··· Exercise inputs ···

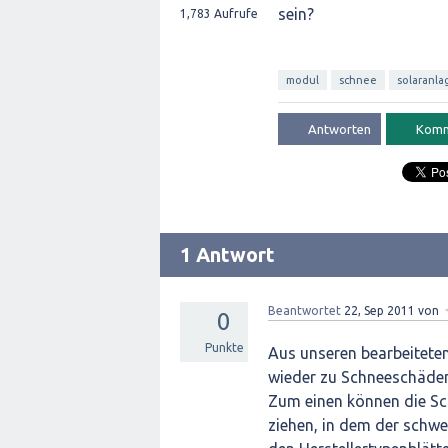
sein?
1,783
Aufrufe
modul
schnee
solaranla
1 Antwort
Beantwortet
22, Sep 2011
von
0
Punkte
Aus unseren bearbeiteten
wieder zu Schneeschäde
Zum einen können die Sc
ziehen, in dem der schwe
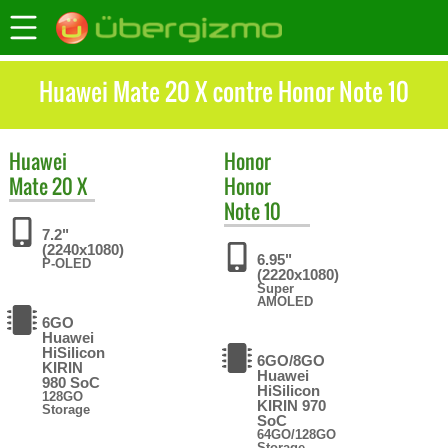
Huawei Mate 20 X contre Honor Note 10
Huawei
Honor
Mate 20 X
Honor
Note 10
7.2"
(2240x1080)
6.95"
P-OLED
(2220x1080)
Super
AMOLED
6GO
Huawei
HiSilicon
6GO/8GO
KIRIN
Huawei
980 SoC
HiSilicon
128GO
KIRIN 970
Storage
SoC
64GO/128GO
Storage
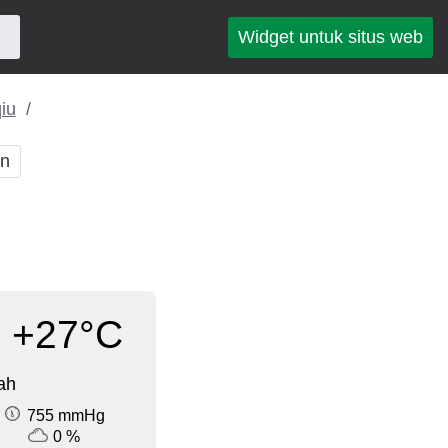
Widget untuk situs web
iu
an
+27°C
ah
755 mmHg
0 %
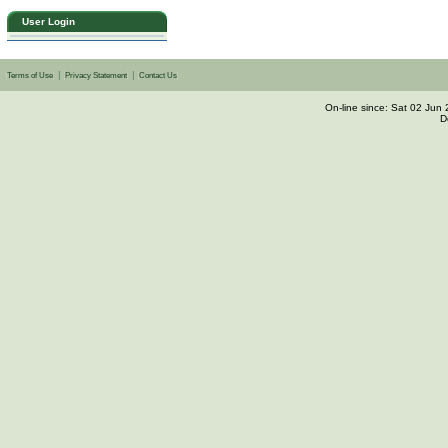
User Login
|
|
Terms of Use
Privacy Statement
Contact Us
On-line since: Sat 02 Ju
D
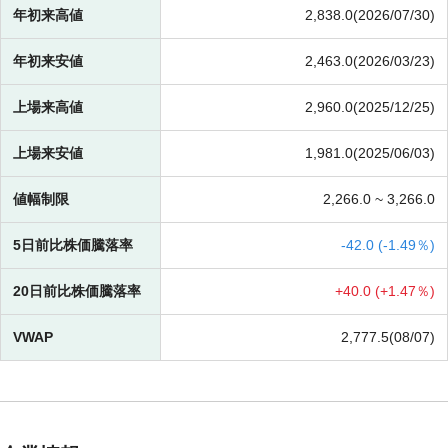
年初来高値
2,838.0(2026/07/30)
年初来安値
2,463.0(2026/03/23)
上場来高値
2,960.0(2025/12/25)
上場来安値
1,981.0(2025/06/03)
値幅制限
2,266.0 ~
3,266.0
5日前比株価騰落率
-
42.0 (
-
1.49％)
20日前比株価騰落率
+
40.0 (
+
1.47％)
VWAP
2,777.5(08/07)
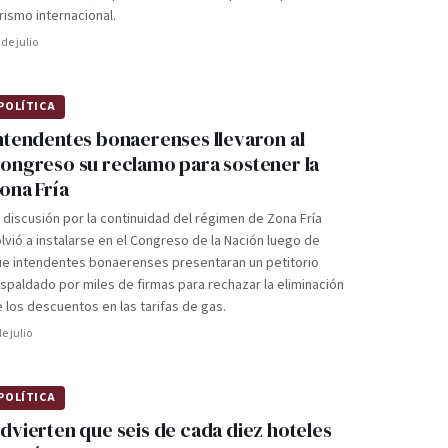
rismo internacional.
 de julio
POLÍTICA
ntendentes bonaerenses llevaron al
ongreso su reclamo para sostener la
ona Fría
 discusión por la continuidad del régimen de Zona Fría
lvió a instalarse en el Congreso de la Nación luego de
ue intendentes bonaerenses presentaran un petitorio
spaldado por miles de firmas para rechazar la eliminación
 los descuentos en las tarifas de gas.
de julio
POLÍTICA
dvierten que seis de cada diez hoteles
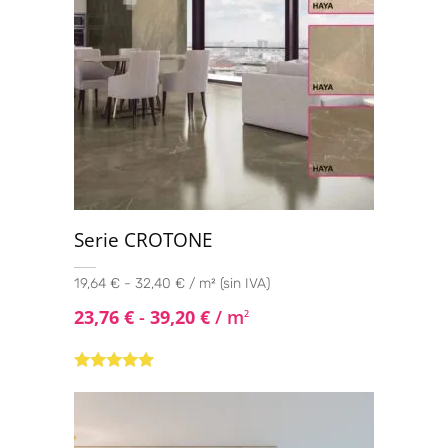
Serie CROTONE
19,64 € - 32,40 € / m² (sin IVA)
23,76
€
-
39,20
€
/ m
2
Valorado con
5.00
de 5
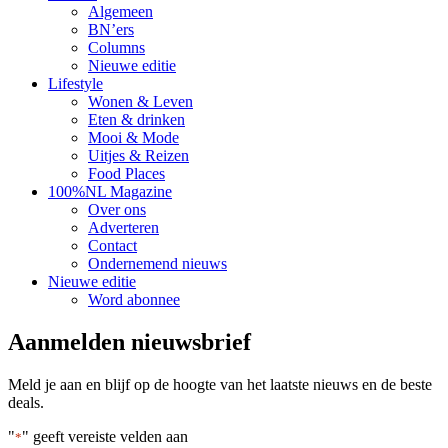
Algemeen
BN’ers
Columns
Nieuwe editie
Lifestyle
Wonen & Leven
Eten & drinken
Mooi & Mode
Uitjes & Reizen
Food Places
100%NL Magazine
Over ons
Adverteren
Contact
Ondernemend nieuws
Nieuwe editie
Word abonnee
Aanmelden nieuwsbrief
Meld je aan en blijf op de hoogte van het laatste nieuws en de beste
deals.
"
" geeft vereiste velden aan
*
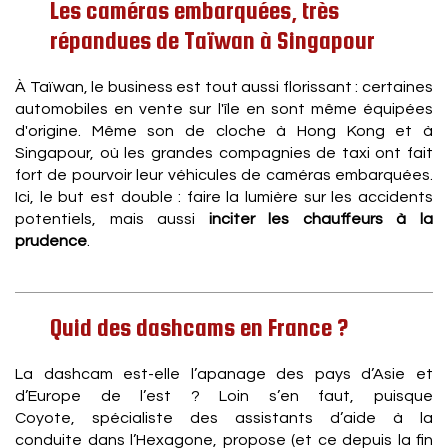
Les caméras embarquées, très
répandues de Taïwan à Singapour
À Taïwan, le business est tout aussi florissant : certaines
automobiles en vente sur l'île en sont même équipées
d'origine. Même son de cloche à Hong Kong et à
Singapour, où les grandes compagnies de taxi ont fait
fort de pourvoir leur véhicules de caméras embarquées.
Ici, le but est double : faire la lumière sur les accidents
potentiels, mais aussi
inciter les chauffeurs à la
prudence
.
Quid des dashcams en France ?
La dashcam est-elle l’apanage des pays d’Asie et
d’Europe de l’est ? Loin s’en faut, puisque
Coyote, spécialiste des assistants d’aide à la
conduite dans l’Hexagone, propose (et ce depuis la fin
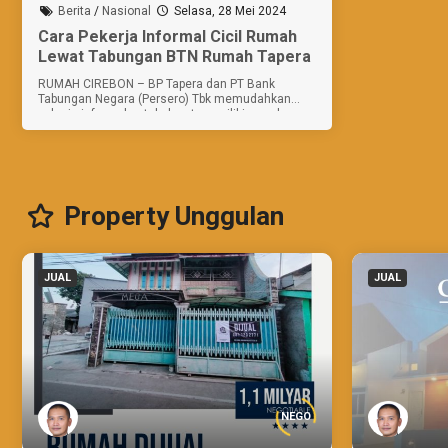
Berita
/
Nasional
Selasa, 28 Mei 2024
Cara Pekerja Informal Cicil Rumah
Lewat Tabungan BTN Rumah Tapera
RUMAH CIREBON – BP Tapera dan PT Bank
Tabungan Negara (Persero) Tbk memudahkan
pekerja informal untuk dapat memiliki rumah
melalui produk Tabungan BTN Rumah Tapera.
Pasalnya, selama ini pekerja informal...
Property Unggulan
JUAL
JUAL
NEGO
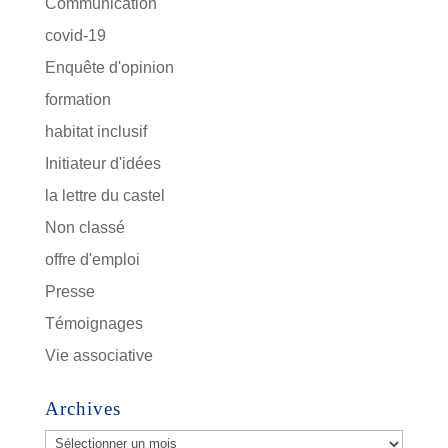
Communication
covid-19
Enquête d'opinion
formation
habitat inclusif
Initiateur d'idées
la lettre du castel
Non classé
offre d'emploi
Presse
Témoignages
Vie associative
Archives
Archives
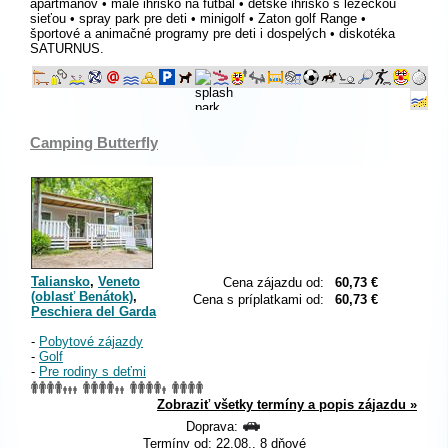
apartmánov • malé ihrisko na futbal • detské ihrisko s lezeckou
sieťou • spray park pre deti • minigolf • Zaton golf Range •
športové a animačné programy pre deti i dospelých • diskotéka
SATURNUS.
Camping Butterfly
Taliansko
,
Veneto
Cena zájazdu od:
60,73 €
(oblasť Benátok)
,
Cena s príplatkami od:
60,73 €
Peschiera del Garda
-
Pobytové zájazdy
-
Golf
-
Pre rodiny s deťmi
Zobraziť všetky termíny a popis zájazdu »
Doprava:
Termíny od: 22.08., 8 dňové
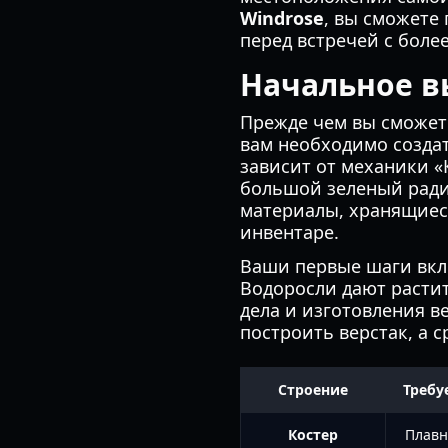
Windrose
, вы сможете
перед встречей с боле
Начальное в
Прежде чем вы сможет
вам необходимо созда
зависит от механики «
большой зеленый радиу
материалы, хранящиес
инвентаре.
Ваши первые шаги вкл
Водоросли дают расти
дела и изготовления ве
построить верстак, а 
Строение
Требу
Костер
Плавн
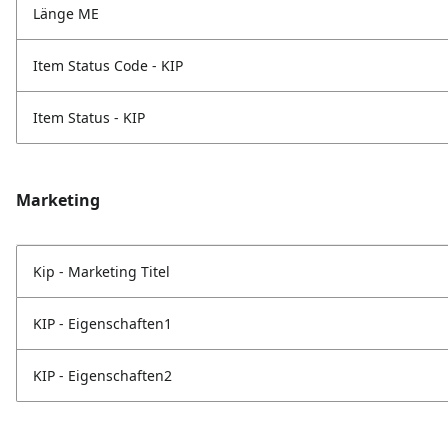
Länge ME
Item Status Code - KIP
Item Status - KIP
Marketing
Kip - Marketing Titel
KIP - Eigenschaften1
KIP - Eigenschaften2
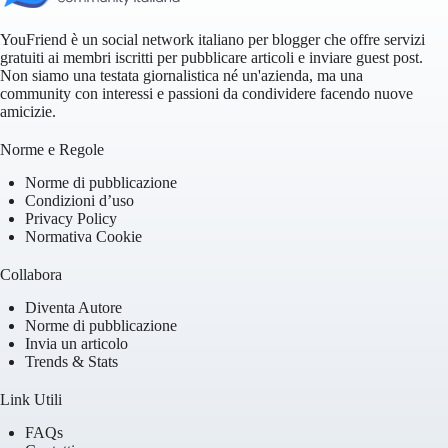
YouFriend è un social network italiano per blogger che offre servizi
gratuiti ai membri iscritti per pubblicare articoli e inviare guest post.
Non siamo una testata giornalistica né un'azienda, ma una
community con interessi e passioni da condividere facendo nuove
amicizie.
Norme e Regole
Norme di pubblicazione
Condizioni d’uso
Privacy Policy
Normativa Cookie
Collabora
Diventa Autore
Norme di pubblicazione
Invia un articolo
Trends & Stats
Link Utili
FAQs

···

| What this task involves |
Search the listing above for the word "Mate", and copy every line that has it.

| Output for this task |
Huawei Mate 20 X contre Honor Note 10
Mate 20 X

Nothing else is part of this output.